Only a few days ago, links had shown up on the deep web to a stream from an island, with all the kids of a missing flight on it. Many were given guns. Many were already dead. But all of them were wearing the familiar black line around their neck that meant only one thing to Brendan.
It was all he could do to not throw up on his desktop. He fell from the seat to the floor, bashing his joints into the wood as he struggled to breathe, as memories came flooding back from when he was 17 years old,
of shooters killing kids on beaches
of friends gathered around squirming bodies in the sand
of girls impaled in hospitals
of his own wounded leg gushing blood
of Erik holding him as he cried
of a crowd of people in a mansion looking at him as he gazed up at Liz Polanski
of the kid he wade through in the dark searching for a light
of the fading life beneath his fingers which he caused because he was scared and he couldn't see and
of the other boy holding a gun at his head telling him he didn't deserve to live
of holding the body of the band leader he once did lighting for
of resisting the urge to pull the trigger between his fingers
of lying bloodied on church linoleum as a girl with blue hair beat him in with a blunt weapon with the intent to end his life
of sitting on the edge of the hospital roof realizing that the boy he loved was gone forever while he lay in a fucking hospital bed with IV drips and food and a roommate
and if there had been any food in his stomach, if he hadn't of skipped lunch, it would have vacated itself as his belly turned rancid and a fist clenched his insides and pulled.
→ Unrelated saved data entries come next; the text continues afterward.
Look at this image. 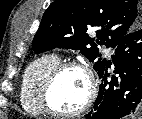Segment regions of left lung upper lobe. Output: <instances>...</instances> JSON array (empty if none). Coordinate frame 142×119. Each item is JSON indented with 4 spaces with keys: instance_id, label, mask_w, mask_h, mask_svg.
I'll return each mask as SVG.
<instances>
[{
    "instance_id": "obj_1",
    "label": "left lung upper lobe",
    "mask_w": 142,
    "mask_h": 119,
    "mask_svg": "<svg viewBox=\"0 0 142 119\" xmlns=\"http://www.w3.org/2000/svg\"><path fill=\"white\" fill-rule=\"evenodd\" d=\"M142 25L138 0H55L45 11L33 39V49L44 52L55 47L80 50L101 73L107 63L97 45L115 47L129 32ZM97 29V40L86 33ZM90 45V47H87Z\"/></svg>"
}]
</instances>
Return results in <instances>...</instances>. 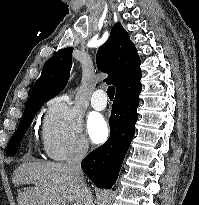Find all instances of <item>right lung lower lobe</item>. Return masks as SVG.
Wrapping results in <instances>:
<instances>
[{
	"mask_svg": "<svg viewBox=\"0 0 199 205\" xmlns=\"http://www.w3.org/2000/svg\"><path fill=\"white\" fill-rule=\"evenodd\" d=\"M141 76L142 74L133 78L117 90L109 119L110 137L81 162L84 173L100 188H111L116 182L134 136L142 89Z\"/></svg>",
	"mask_w": 199,
	"mask_h": 205,
	"instance_id": "1",
	"label": "right lung lower lobe"
}]
</instances>
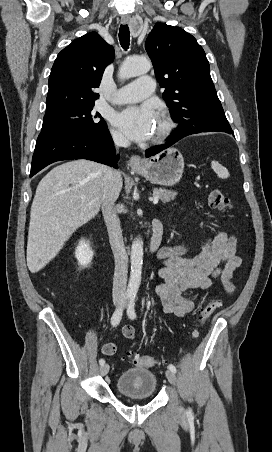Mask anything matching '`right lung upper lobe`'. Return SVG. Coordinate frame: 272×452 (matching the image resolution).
Returning a JSON list of instances; mask_svg holds the SVG:
<instances>
[{"mask_svg": "<svg viewBox=\"0 0 272 452\" xmlns=\"http://www.w3.org/2000/svg\"><path fill=\"white\" fill-rule=\"evenodd\" d=\"M114 48L96 32L63 49L49 76L46 114L94 104L103 72L114 59Z\"/></svg>", "mask_w": 272, "mask_h": 452, "instance_id": "right-lung-upper-lobe-1", "label": "right lung upper lobe"}]
</instances>
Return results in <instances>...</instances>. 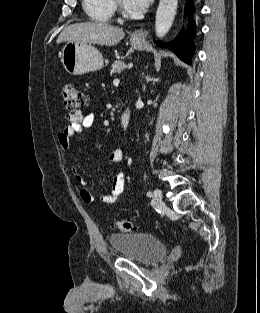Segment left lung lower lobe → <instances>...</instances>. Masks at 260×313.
Listing matches in <instances>:
<instances>
[{
  "mask_svg": "<svg viewBox=\"0 0 260 313\" xmlns=\"http://www.w3.org/2000/svg\"><path fill=\"white\" fill-rule=\"evenodd\" d=\"M194 7L192 4V0H189L186 13L193 14ZM195 36V24L193 20L190 22V34L186 35L181 32L178 37L170 43L164 44L162 42H156L160 47H167L172 49L176 55L186 63L190 64L191 56L194 52L193 39Z\"/></svg>",
  "mask_w": 260,
  "mask_h": 313,
  "instance_id": "obj_1",
  "label": "left lung lower lobe"
}]
</instances>
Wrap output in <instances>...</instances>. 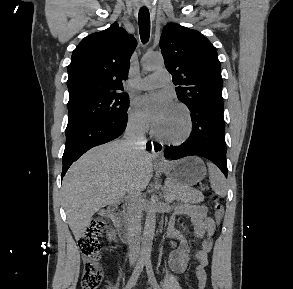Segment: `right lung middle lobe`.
<instances>
[{
	"label": "right lung middle lobe",
	"mask_w": 293,
	"mask_h": 289,
	"mask_svg": "<svg viewBox=\"0 0 293 289\" xmlns=\"http://www.w3.org/2000/svg\"><path fill=\"white\" fill-rule=\"evenodd\" d=\"M128 104L129 97L122 92L89 95L70 100L66 134L93 122L125 115Z\"/></svg>",
	"instance_id": "dd1d6c3e"
}]
</instances>
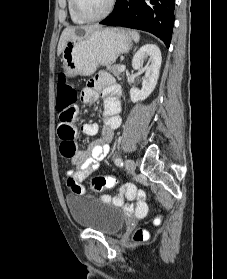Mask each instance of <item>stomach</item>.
I'll list each match as a JSON object with an SVG mask.
<instances>
[{
  "instance_id": "obj_1",
  "label": "stomach",
  "mask_w": 227,
  "mask_h": 279,
  "mask_svg": "<svg viewBox=\"0 0 227 279\" xmlns=\"http://www.w3.org/2000/svg\"><path fill=\"white\" fill-rule=\"evenodd\" d=\"M81 38L70 40L62 52L63 70L66 76L92 75L99 65H111L127 53L132 45L130 35L119 28H99Z\"/></svg>"
}]
</instances>
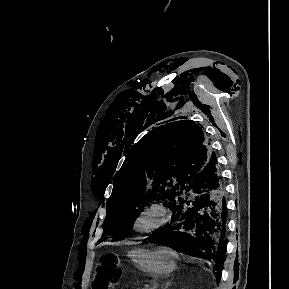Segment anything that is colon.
Returning <instances> with one entry per match:
<instances>
[{
	"label": "colon",
	"mask_w": 289,
	"mask_h": 289,
	"mask_svg": "<svg viewBox=\"0 0 289 289\" xmlns=\"http://www.w3.org/2000/svg\"><path fill=\"white\" fill-rule=\"evenodd\" d=\"M120 271L110 254L101 257L92 283V289H112L119 281Z\"/></svg>",
	"instance_id": "colon-1"
}]
</instances>
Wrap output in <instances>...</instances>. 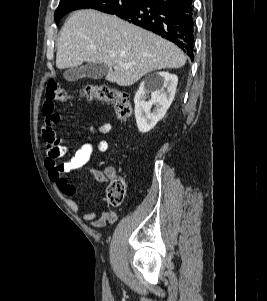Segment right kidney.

Brendan was caught between one world and another as he lay on the floor of his house but every time he blinked or closed his eyes with every ragged toxic breath he could see the beach again and he could see everything and it was all happening at once. The entire history of the world was in his head as he struggled to breathe on the floor.
His limbs propelled him forward, collapsing as they did so. The bathroom was his destination, but every step felt an eternity, his sense of time was skewed as he could only think of his past, senses trapped in the scenario which should have lead to his death.
After somewhere between a minute and an hour, he made it to the shower, where he gripped the blue handle and turned. Jets of cold poured down on him, clothes and all. He grabbed the other handle with the hand not keeping him steady and turned as well, the gush fading from its icy cold to lukewarm.
Brendan hung his head under the water, taking long, deep breaths as he tried to get through the sensory overload. The water was no longer water, but pins raining down on him as he tried to remember what it was like to think. The tub was no longer a tub, but a coffin, smothering him as he tried to move even a little. But it was something.
He lay there, water pouring down on him, for what could have been forever.
However long it was, the warmness faded, replaced by cold.